··· Material for this task

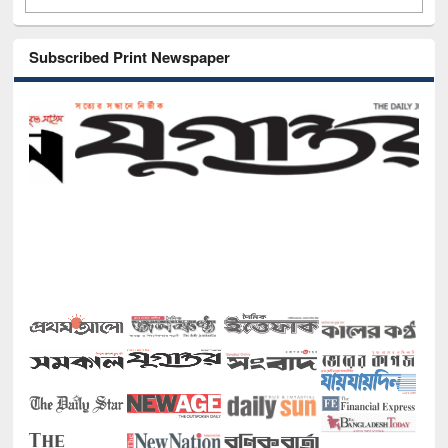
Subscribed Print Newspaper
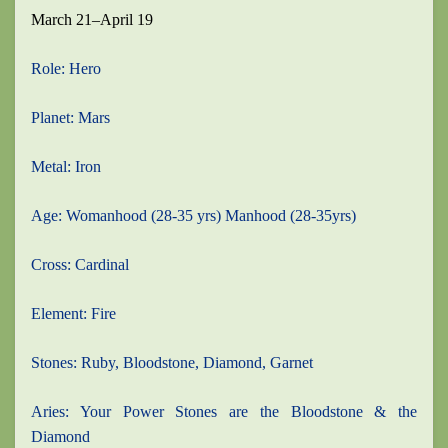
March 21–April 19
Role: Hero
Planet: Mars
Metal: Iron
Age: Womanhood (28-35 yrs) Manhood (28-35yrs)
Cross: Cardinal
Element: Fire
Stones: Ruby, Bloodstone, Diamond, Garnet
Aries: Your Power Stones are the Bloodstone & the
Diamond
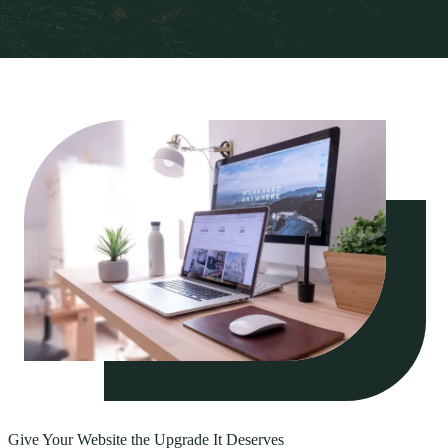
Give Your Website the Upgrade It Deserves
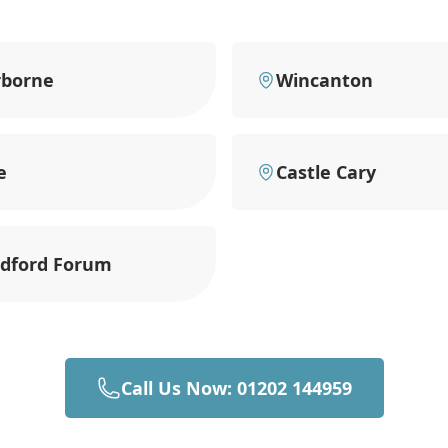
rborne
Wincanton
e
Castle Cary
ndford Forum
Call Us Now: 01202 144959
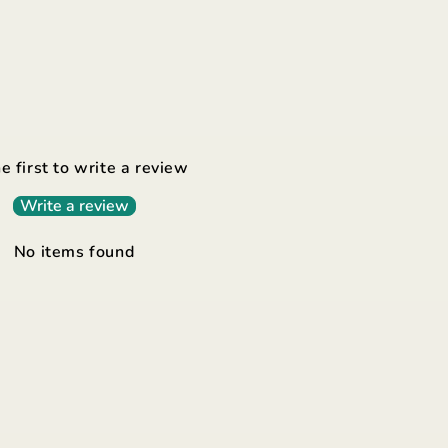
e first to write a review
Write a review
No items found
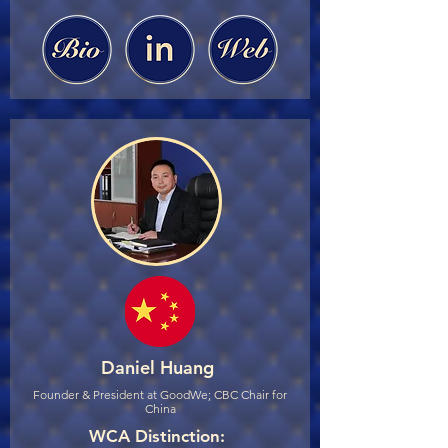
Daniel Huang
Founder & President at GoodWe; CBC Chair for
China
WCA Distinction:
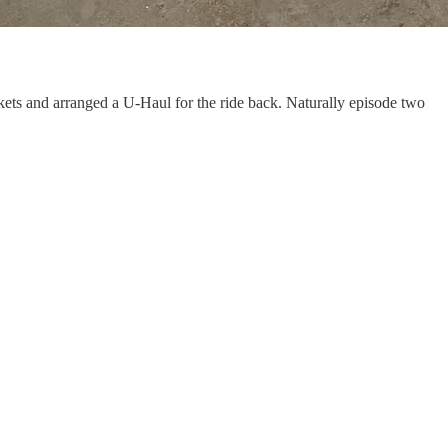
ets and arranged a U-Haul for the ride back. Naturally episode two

······

From the first line to the last, restate the entries exactly, without pictures.

**Answer section:**
Subscribed Print Newspaper
March 21–April 19
Role: Hero
Planet: Mars
Metal: Iron
Age: Womanhood (28-35 yrs) Manhood (28-35yrs)
Cross: Cardinal
Element: Fire
Stones: Ruby, Bloodstone, Diamond, Garnet
Aries: Your Power Stones are the Bloodstone & the
Diamond
Give Your Website the Upgrade It Deserves
rborne
Wincanton
e
Castle Cary
ndford Forum
Call Us Now: 01202 144959
e first to write a review
Write a review
No items found
Daniel Huang
Founder & President at GoodWe; CBC Chair for
China
WCA Distinction:
ets and arranged a U-Haul for the ride back. Naturally episode two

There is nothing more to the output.